* [What is needed] In the records below, find the line containing "cooling systems." and print it and every line after it exactly, through the end. Skip pictures.

[Transcribed page contents]
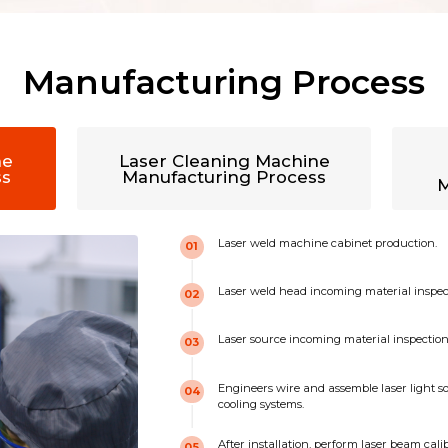
Manufacturing Process
ne
Laser Cleaning Machine
ss
Manufacturing Process
M
Laser weld machine cabinet production.
01
Laser weld head incoming material inspec
02
Laser source incoming material inspection 
03
Engineers wire and assemble laser light so
04
cooling systems.
After installation, perform laser beam cal
05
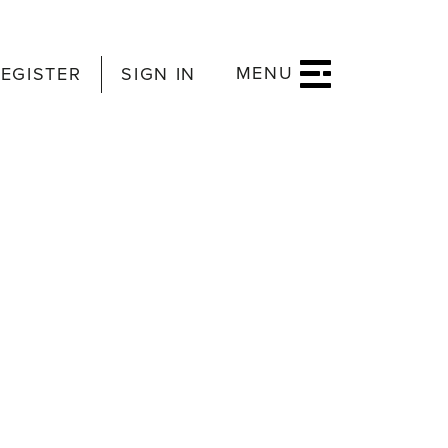
MENU
EGISTER
SIGN IN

* [Answer]
cooling systems.
After installation, perform laser beam cal
05
MENU
EGISTER
SIGN IN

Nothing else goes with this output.